George Osborne had been expected to unveil the outcome of a consultation on proposals to overhaul the current system of pensions taxation. That announcement, which could have seen tax relief on pensions either moved to a flat rate or scrapped entirely, has been put back due to fears of a backlash affecting the outcome of the EU referendum.
The Chancellor is also restricted by his failure to hit either his growth or borrowing targets. But there are still several options open to him.
Here, our experts offer their predictions on possible changes in four key areas:
A shake-up of pensions tax relief was the main focus leading up to the 2016 Budget – until the Treasury indicated last week that those reforms would be parked for the time being. But change is still coming once the EU referendum is out of the way, said Richard Libberton, private wealth manager at Anderson Strathern Asset Management.
“The generous tax reliefs offered under the present pensions system is unsustainable in the long run. I do expect him to change tax relief on pensions and he is running out of time to get this through before campaigning season in the run-up to the next election.”
More likely is an end to salary sacrifice, where employees can give up part of their salary in exchange for other benefits, such as extra employer pension contributions. Employers don’t need to pay national insurance contributions (NICs) on sacrificed salaries, an exemption that costs the Treasury some £15 billion a year.
Shirley McIntosh, tax partner in Edinburgh at RSM Tax and Accounting, said: “The government remains concerned about the growth of these types of arrangements and may be considering an attack in this area.”
The amount high earners can save into a pension each year and get tax relief – the annual allowance – may be reviewed again.
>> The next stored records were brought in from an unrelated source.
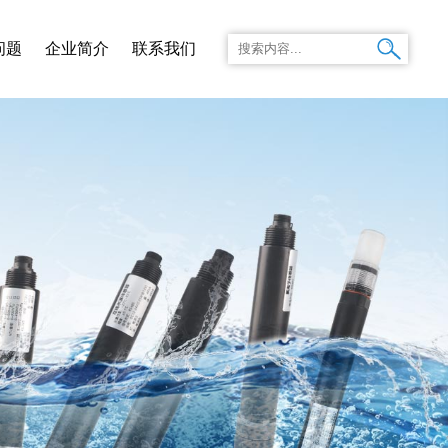
问题
企业简介
联系我们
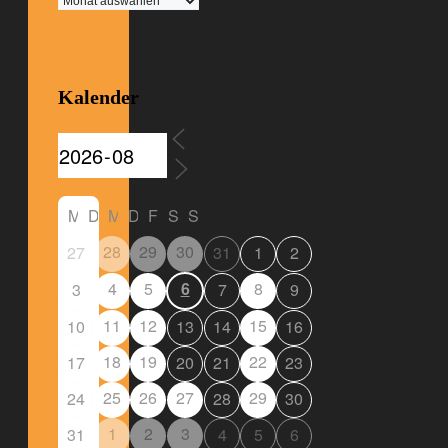
Kalender
M
D
M
D
F
S
S
28
29
30
27
31
1
2
4
5
6
8
3
7
9
11
12
15
10
13
14
16
18
19
22
17
20
21
23
25
26
27
29
24
28
30
1
2
3
31
4
5
6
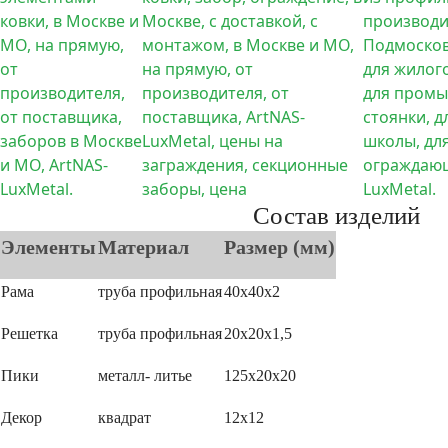
Состав изделий
Элементы
Материал
Размер (мм)
Рама
труба профильная
40х40х2
Решетка
труба профильная
20х20х1,5
Пики
металл- литье
125х20х20
Декор
квадрат
12х12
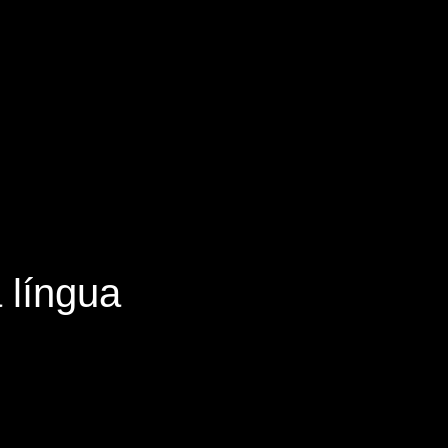
 língua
From 6 April, 2016, the £40,000 a year allowance will be reduced by £1 for every £2 of income received over £150,000.
“This limit could well come down to a lower figure than £150,000, which will reduce the ability of those higher earners to continue to benefit from tax relief,” said Libberton.
CAPITAL GAINS TAX (CGT)
CGT is currently paid at 18 per cent (basic rate taxpayers) and 28 per cent (higher rate taxpayers). But its exemption from the so-called tax-lock – which bars the government from raising income tax, NIC and VAT rates during this Parliament – makes an increase a distinct possibility.
“This provides the Chancellor with an opportunity to revert back to the pre-2008 regime of aligning the capital gains tax rates with income tax rates,” said Vishal Chopra, head of tax at Grant Thornton Scotland.
“At the highest level, this could increase the capital gains tax rate from 28 per cent to 45 per cent and would have a significant impact upon those that realise substantial capital gains.”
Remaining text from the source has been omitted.